Finances publiques : le Gabon bascule vers le SIGFIP, un tournant numérique pour la transparence budgétaire
Le gouvernement a officiellement lancé le Système intégré de gestion des finances publiques (SIGFIP), une plateforme numérique appelée à transformer en profondeur la gestion des deniers publics. Pensé comme un outil central de transparence et de pilotage en temps réel, le dispositif s’inscrit au cœur de la stratégie de transformation digitale de l’État, à l’orée de l’exécution du budget 2026.
Le Gabon franchit une étape structurante dans la modernisation de ses finances publiques. Le lancement officiel du Système intégré de gestion des finances publiques (SIGFIP) marque l’entrée de l’administration dans une nouvelle ère de gestion budgétaire, fondée sur la traçabilité, la célérité des procédures et la redevabilité de l’action publique.
Traçabilité, sécurité et supervision en temps réel
Cette réforme stratégique vise à corriger les failles longtemps observées dans la chaîne de la dépense publique.
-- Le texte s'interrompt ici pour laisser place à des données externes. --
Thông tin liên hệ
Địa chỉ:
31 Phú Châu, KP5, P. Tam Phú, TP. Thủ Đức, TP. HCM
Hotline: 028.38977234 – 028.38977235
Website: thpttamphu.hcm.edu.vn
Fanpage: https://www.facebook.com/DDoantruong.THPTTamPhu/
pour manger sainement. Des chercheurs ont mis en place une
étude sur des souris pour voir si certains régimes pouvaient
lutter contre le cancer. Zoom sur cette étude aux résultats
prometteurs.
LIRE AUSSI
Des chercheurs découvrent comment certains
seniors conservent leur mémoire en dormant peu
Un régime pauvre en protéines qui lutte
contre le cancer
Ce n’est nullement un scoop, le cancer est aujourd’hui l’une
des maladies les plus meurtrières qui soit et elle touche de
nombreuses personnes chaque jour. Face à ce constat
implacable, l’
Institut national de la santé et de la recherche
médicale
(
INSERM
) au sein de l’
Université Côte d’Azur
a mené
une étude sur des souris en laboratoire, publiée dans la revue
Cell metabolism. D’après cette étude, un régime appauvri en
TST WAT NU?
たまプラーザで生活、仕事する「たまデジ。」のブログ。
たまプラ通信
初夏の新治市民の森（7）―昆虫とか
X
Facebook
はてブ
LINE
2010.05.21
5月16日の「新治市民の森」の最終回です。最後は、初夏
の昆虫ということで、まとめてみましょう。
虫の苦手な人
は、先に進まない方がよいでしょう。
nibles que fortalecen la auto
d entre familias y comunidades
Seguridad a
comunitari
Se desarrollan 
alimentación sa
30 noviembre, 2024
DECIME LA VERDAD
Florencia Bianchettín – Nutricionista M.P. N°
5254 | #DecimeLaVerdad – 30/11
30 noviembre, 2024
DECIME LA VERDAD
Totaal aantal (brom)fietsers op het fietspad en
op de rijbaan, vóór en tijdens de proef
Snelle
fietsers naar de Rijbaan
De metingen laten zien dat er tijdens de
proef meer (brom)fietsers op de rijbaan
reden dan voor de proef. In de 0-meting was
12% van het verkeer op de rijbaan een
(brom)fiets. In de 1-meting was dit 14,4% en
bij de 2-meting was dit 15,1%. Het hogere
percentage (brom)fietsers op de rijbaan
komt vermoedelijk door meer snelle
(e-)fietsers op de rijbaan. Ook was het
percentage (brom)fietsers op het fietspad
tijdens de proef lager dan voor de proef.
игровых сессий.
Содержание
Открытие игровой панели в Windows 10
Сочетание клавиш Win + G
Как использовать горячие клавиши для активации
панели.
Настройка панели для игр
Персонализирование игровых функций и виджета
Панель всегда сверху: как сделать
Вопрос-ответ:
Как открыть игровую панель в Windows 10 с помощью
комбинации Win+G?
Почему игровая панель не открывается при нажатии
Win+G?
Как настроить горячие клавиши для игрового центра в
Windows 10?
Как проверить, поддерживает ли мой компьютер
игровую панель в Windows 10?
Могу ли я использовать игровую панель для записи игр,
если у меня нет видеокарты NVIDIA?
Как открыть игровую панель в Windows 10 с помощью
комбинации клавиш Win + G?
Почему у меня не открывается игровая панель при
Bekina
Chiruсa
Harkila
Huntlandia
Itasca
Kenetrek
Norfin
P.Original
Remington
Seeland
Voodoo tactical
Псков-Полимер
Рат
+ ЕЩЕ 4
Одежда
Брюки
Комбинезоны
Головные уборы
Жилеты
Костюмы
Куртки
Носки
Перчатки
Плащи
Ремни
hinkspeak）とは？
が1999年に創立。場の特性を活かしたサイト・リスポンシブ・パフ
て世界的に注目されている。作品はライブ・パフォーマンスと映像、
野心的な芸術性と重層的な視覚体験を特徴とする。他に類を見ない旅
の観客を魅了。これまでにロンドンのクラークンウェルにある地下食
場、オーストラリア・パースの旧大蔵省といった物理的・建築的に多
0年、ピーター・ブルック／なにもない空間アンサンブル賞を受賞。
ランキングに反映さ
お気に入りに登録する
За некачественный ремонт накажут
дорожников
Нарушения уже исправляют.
Désormais, le SIGFIP couvre l’ensemble du cycle budgétaire, depuis l’engagement de la dépense jusqu’à la paie, en passant par l’ordonnancement et le règlement. Une intégration totale qui permet d’assurer une traçabilité complète des opérations financières de l’État.
Parmi les avancées majeures du nouveau système figure le déploiement de la signature électronique, destinée à sécuriser et à accélérer les procédures administratives. Autre innovation de taille : la dématérialisation intégrale des marchés publics, de la phase de planification à la contractualisation, réduisant ainsi les délais, les risques d’erreurs et les pratiques opaques.
Le SIGFIP introduit également une centralisation des encaissements des régies financières. Grâce à cette architecture, les décideurs publics disposent désormais de tableaux de bord consolidés, offrant une vision en temps réel des recettes et des dépenses. Un outil de pilotage stratégique qui renforce la capacité de l’État à anticiper, arbitrer et corriger.
Le système est d’ores et déjà opérationnel sur l’ensemble du territoire national ainsi que dans les représentations diplomatiques, traduisant l’ambition d’une gestion budgétaire unifiée et cohérente, quel que soit le périmètre administratif concerné.
Un dispositif testé avant l’exécution du budget 2026
Conscient de l’enjeu que représente le démarrage effectif du SIGFIP à l’approche de l’exécution du budget 2026, le ministre en charge des Finances s’est personnellement rendu sur le terrain pour en évaluer la pleine opérationnalité. Il a notamment procédé à la vérification de la disponibilité et de la fiabilité du data center hébergeant les données du système.
Au ministère de la Justice, il a également assisté à l’enregistrement des premières ordonnances de paiement via le SIGFIP, une séquence présentée comme un test grandeur nature du dispositif. Objectif : s’assurer que l’ensemble de la chaîne fonctionne sans rupture, au moment où l’exécution budgétaire entre dans sa phase décisive.
Un levier central de la réforme de l’État
Au-delà de l’outil technologique, le SIGFIP s’impose comme un levier central de la réforme de l’État. Il répond à une exigence de transparence accrue dans la gestion des finances publiques, tout en renforçant l’efficacité administrative et la confiance des partenaires économiques et financiers.
Avec ce basculement numérique, l’État gabonais affiche sa volonté de rompre avec les pratiques fragmentées du passé et de se doter d’un instrument moderne de gouvernance financière. Reste désormais à inscrire cette innovation dans la durée, par l’appropriation des agents publics et la rigueur dans son utilisation quotidienne.